National TV Ad Spend Flat For September -- Ending Monthly Declines
- by Wayne Friedman , 3 hours ago
National linear TV advertising remained virtually flat in September -- the start of the new TV season and major sporting events -- versus a year ago, inching up a tiny 0.3%, according to Standard Media Index, to just under $4 billion.
But SMI says this was due to the absence of some key sports events that ran a year ago -- including the Ryder Cup golf tournament.
The positive news came with September reversing a general monthly decline that began in March, which witnessed a 1% slip. This was followed by April’s 1% gain, May's 4% downturn, June’s 7% drop, July’s 31% decline, and August’s 10% pullback.

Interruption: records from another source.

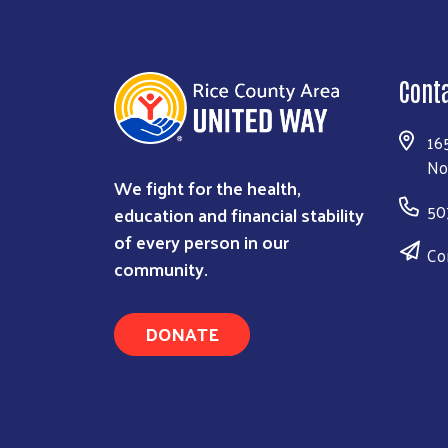
Cont
16
No
We fight for the health,
50
education and financial stability
of every person in our
Co
community.
DONATE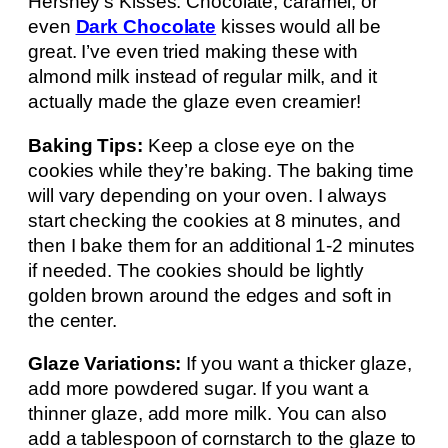
Hershey’s Kisses. Chocolate, caramel, or
even
Dark Chocolate
kisses would all be
great. I’ve even tried making these with
almond milk instead of regular milk, and it
actually made the glaze even creamier!
Baking Tips:
Keep a close eye on the
cookies while they’re baking. The baking time
will vary depending on your oven. I always
start checking the cookies at 8 minutes, and
then I bake them for an additional 1-2 minutes
if needed. The cookies should be lightly
golden brown around the edges and soft in
the center.
Glaze Variations:
If you want a thicker glaze,
add more powdered sugar. If you want a
thinner glaze, add more milk. You can also
add a tablespoon of cornstarch to the glaze to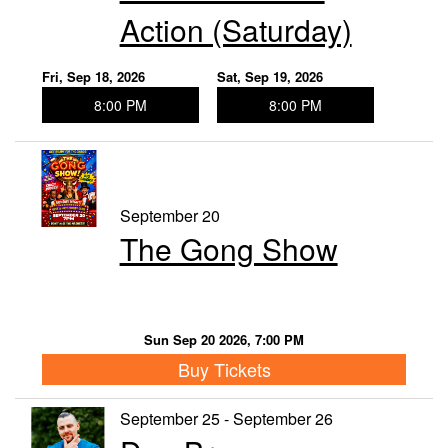
Action (Saturday)
Fri, Sep 18, 2026
Sat, Sep 19, 2026
8:00 PM
8:00 PM
September 20
The Gong Show
Sun Sep 20 2026, 7:00 PM
Buy Tickets
September 25 - September 26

This data comes from SMI's Pool ad-spend data from raw U.S. media bookings placed and billed from major and independent media agencies amounting to around 95% of all U.S. national brand ad spend.

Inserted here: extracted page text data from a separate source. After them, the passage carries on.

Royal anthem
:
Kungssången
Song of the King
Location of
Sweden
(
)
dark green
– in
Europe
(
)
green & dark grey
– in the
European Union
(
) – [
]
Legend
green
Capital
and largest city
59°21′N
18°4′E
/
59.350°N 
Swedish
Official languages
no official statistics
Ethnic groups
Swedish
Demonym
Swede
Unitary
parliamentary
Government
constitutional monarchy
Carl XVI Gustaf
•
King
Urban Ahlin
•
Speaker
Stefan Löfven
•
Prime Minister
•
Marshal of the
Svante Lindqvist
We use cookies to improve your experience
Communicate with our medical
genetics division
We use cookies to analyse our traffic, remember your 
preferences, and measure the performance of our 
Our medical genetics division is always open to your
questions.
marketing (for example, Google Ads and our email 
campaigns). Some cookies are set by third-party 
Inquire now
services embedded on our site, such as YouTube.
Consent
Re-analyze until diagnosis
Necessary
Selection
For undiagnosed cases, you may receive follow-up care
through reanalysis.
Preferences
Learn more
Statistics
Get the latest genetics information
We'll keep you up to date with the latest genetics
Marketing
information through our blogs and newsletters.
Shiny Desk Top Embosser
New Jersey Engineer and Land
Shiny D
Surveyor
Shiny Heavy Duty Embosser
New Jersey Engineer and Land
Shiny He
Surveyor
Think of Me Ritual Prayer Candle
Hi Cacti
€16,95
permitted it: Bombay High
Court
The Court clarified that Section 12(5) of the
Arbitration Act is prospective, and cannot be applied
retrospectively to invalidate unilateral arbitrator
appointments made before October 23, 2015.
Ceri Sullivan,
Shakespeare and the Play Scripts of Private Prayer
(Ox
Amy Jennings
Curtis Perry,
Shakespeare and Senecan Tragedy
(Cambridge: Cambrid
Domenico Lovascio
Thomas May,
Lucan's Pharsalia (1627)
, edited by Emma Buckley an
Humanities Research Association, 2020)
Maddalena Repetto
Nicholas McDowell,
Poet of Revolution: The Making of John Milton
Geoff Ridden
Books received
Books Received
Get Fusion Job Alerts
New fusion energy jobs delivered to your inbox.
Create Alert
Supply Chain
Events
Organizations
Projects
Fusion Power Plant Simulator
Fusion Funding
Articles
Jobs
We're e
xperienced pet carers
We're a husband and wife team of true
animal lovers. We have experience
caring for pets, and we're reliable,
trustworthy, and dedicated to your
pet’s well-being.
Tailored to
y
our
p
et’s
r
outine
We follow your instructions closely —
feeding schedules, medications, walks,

The full third-quarter period -- July through September -- for all media spend was down 14% versus a year ago and down 10% versus 2020.
National TV upfront spend declined 10% during those three months, with scatter sharply falling 24% and direct-response losing 17%. Upfront TV spend represented nearly 75% of all national TV ad dollars -- it's largest share for the third quarter since 2017.
Programming categories: Sports was the big loser in the period -- sinking a massive 43% from a year ago -- this from the absence of major live sporting events in the year ago period, including the Summer Olympics, NBA Finals, and the delayed 2020 Ryder Cup golf tournament.
Entertainment (up 1%) and news content (down 1%) were essentially flat.
Media channels: Cable TV networks were down 8%, while broadcast networks were off 24%. Syndication programming rose 15% -- the first time they saw an uptick for the third quarter for the TV business since 2017.